= Namespace security =

Digital security discipline

Namespace security is a digital security discipline that refers to the practices and technologies employed to protect the names and identifiers within a digital namespace from unauthorized access, manipulation, or misuse. It involves ensuring the integrity and security of domain names and other digital identifiers within networked environments, such as the Internet's Domain Name System (DNS), software development namespaces and containerization platforms. Effective namespace security is crucial for maintaining the reliability and trustworthiness of brands and their digital services and for preventing cyber threats including impersonation, domain name hijacking or spoofing of digital identifiers like domain names and social media handles.

==Namespace security in the Domain Name System==

In the digital age, the significance of namespace security has been magnified as the internet is predominantly navigated through the use of the Domain Name System, which constitutes a collection of namespaces, which together comprise the Internet as defined by the Internet Assigned Numbers Authority (IANA) managed DNS root zone. This includes Top Level Domains (TLDs) such as .com and .net as well as domain names such as google.com and IBM.com.

These digital namespaces and the identifiers they contain are fundamental to maintaining the integrity and security of the internet and its stakeholders. If these identifiers can not be trusted, it erodes the foundational trust in the internet itself. The DNS functions as the internet's phone book, translating human-friendly domain names into IP addresses that computers use to identify each other on the network.

Given its role in internet architecture, securing digital namespaces and identifiers from domain name hijacking, DNS hijacking, DNS spoofing, and other forms of cyber attacks is imperative for the safety of users and the reliability of internet services.

Good namespace security contributes to prevention of corporate identity theft and preserving the trust and confidence of stakeholders. The management and lifecycle oversight of these digital identifiers are essential for mitigating risks associated with cybersecurity vulnerabilities and operational disruptions.

===Breach examples in DNS Namespace security===

Namespace Security breaches within the DNS happen regularly on the Internet and can in some scenarios have catastrophic consequences. Examples of namespace breaches include:

| Identifier | Type of breach | Description | Notes |
|---|---|---|---|
| forms.ferrari.com | Sub-domain hijack | A genuine Ferrari subdomain was hijacked to promote a counterfeit Ferrari NFT collection, exposing vulnerabilities in digital asset security. |  |
| charts.dft.gov.uk | Sub-domain hijack | A genuine United Kingdom government transport domain name and website were compromised, inadvertently displaying pornographic content. |  |
| galxe.com | Supplier account compromise | The Galxe.com domain was attacked on October 6, 6 AM PDT and re-routed to a phishing site. |  |
| insights.wired.com | Sub-domain hijack | Hackers recently gained control of a subdomain belonging to the technology and science news outlet Wired, exploiting it with online casino content. |  |

==Namespace security in private namespaces==

Namespace security within private namespaces, such as those on social media platforms like Twitter (now X), Facebook, TikTok, play a critical role in safeguarding users' digital identities and the integrity of digital interactions.

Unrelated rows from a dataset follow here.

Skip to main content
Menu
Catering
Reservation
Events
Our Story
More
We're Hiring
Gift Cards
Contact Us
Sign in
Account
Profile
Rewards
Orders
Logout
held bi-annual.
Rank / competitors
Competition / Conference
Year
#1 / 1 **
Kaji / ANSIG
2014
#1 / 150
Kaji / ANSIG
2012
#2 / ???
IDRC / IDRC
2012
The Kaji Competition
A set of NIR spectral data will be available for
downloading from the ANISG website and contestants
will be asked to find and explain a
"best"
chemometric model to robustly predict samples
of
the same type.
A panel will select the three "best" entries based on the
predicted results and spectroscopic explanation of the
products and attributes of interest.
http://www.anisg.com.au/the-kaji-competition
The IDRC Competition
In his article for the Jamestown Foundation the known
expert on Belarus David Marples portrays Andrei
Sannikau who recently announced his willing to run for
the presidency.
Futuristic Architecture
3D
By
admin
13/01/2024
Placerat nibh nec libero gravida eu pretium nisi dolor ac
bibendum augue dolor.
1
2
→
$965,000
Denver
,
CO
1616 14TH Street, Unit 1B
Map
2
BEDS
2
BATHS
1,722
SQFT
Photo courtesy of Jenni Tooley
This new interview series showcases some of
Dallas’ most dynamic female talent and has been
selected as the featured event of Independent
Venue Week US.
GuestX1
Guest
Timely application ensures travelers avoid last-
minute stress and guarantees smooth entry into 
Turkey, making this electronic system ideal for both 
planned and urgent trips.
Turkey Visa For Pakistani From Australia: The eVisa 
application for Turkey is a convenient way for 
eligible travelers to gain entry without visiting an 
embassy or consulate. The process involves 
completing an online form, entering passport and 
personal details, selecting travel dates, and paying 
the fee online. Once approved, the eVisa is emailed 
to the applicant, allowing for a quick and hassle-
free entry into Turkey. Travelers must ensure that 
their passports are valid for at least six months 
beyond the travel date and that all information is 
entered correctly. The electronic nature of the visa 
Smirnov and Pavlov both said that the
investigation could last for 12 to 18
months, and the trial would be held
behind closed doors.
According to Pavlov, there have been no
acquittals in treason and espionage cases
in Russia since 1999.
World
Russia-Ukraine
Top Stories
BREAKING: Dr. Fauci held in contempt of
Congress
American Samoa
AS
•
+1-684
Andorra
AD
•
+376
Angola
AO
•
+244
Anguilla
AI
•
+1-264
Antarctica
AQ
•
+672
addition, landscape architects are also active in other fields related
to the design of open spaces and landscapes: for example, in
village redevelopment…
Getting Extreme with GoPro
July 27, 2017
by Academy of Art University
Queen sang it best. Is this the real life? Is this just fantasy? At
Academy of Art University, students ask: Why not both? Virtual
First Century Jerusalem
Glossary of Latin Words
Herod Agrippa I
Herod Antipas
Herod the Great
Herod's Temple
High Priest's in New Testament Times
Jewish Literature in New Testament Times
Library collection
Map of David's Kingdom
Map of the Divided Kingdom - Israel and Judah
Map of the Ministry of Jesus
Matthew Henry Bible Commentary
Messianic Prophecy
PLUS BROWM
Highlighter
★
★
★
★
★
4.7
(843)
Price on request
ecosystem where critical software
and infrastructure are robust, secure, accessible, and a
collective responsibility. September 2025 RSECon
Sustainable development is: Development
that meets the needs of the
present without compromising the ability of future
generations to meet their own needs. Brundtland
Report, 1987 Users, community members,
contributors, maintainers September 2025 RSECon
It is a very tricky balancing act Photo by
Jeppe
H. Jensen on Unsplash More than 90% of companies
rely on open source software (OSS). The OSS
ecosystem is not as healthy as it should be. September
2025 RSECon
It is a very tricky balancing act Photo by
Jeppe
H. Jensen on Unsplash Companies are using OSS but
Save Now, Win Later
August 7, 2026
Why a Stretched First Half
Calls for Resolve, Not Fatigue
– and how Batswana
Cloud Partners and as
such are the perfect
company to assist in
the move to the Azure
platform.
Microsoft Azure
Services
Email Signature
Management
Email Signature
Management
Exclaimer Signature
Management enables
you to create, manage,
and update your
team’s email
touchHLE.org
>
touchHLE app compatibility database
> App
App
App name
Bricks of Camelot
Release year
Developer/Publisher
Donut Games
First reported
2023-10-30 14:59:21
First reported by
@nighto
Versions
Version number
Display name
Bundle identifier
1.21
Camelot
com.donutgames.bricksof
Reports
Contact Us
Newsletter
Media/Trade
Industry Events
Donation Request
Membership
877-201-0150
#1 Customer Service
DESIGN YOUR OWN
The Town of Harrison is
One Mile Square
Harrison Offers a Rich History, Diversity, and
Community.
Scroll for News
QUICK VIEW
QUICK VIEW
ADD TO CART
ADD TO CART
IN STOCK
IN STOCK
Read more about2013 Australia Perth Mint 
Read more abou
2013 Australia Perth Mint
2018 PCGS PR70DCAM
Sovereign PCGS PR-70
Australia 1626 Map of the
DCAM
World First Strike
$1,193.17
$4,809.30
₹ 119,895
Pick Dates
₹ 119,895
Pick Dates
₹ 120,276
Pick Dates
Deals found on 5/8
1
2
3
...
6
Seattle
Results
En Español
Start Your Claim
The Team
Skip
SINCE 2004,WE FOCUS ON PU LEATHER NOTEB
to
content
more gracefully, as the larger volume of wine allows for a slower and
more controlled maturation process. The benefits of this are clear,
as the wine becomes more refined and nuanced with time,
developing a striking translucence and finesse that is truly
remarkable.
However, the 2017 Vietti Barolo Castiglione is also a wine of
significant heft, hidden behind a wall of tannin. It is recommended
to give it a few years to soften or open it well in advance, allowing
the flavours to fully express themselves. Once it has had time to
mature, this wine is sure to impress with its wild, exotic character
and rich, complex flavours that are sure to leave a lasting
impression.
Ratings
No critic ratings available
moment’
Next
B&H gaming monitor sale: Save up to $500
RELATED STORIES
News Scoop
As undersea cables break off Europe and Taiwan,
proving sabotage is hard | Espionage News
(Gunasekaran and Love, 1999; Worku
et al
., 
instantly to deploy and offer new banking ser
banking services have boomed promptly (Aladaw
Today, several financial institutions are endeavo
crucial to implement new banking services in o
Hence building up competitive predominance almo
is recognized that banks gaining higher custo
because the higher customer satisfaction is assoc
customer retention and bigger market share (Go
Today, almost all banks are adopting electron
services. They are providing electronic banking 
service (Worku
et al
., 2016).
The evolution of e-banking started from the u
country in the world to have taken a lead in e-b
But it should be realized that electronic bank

These platforms utilize unique identifiers, commonly known as usernames or handles, to distinguish between millions of users within their private namespaces. Ensuring the security of these namespaces involves preventing unauthorized access, impersonation, and other forms of cyber threats that could compromise user privacy, spread misinformation, or facilitate other malicious activities.

Platforms such as Twitter/X and Facebook implement various security measures, including multi-factor authentication (MFA), rigorous password policies, and automated systems to detect suspicious activities. These measures help to protect users' accounts from being compromised and prevent unauthorized parties from hijacking or misusing identifiers within these private namespaces.

===Breach examples in namespace security===

An illustrative example of a breach in namespace security occurred with the hacking of the United States Securities and Exchange Commission's (SEC) X account. The account was compromised due to the apparent lack of two-factor authentication (2FA), a basic but critical layer of security that requires a second form of verification in addition to the password. This incident highlights the vulnerability of digital identifiers to cyber threats and underscores the importance of employing robust security measures to protect identifiers against unauthorized access.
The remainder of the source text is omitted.